Markus Klimek, MD, PhD, DEAA, EDIC
Associate Professor, Department of Anesthesiology
Erasmus University Medical Center, Rotterdam, The Netherlands
Past-chair, Neuroanesthesia Section, Dutch Association of Anesthetists

Anthony Absalom, MBChB, FRCA, MD (UCT)
Full Professor, Department of Anesthesiology
University of Groningen, Groningen, The Netherlands
Chair, Neuroanesthesia Section, Dutch Association of Anesthetists

Driven by economic pressure and facilitated by the short distances, The Netherlands has undergone a period of fusion and concentration of health care facilities and centralization of tertiary and complex care. Finally, this has led to high volume hospitals with high volume teams providing a very high standard of care.

In The Netherlands, there are currently about 150 neurosurgeons who perform all major (intracranial and spinal) neurosurgical procedures for 17 million inhabitants in only 13 hospitals (eight university hospitals and five major general hospitals). With one exception, these hospitals are established as Level-1-Trauma Centers, too. Patients from the Caribbean part of The Netherlands can only undergo minor neurosurgical interventions on the islands. Due to close cooperation, they can be treated for emergency procedures in Colombia, but patients requiring scheduled major procedures are frequently treated in the European part of The Netherlands.
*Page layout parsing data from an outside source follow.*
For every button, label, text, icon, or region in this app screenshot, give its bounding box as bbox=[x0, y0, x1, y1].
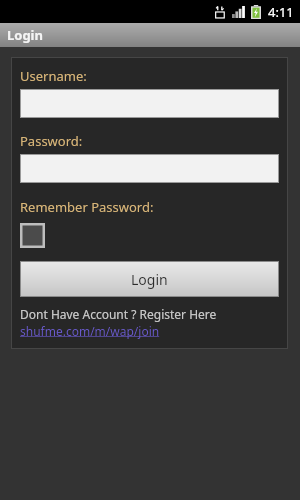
staticText: Username: bbox=[20, 67, 87, 85]
button[interactable]: Login bbox=[20, 261, 279, 297]
staticText: Dont Have Account ? Register Here bbox=[20, 306, 217, 322]
staticText: Password: bbox=[20, 132, 83, 150]
button[interactable]: Text input field bbox=[20, 154, 279, 183]
button[interactable]: Remember Password checkbox bbox=[20, 223, 45, 248]
staticText: Login bbox=[7, 26, 43, 44]
staticText: Remember Password: bbox=[20, 198, 154, 216]
button[interactable]: shufme.com/m/wap/join bbox=[20, 323, 160, 339]
staticText: 4:11 bbox=[268, 3, 294, 21]
staticText: Login bbox=[131, 270, 168, 289]
staticText: shufme.com/m/wap/join bbox=[20, 323, 160, 339]
button[interactable]: Text input field bbox=[20, 89, 279, 118]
During their training, anesthesiology residents undergo theory and practical training in neuroanesthesia. It enables them to manage acute neurosurgical problems safely, which they might also have to manage in smaller hospitals, apart from the critical intervention or transfer to one of the 13 major facilities. At present, there is no official fellowship program on neuroanesthesia available. However, during their residency training, the trainees can request six months of focused neuroanesthesia training. It would expose them to special procedures such as awake craniotomy, neuromodulation procedures, including deep brain stimulation (DBS) surgery, neurovascular interventions, and intraoperative neuromonitoring for spinal surgeries.

Within the Dutch Society of Anesthesiology (2000 member anesthesiologists), there is a sub-section on "Neuroanesthesiology" with about 40 members. These colleagues primarily work within the 13 hospitals as dedicated neuroanesthetists, which means they spend a significant portion of the clinical time working in the neurosurgical operating rooms (ORs). It is also common practice that the neurosurgeons plan challenging cases in close cooperation with these dedicated colleagues to provide optimum care.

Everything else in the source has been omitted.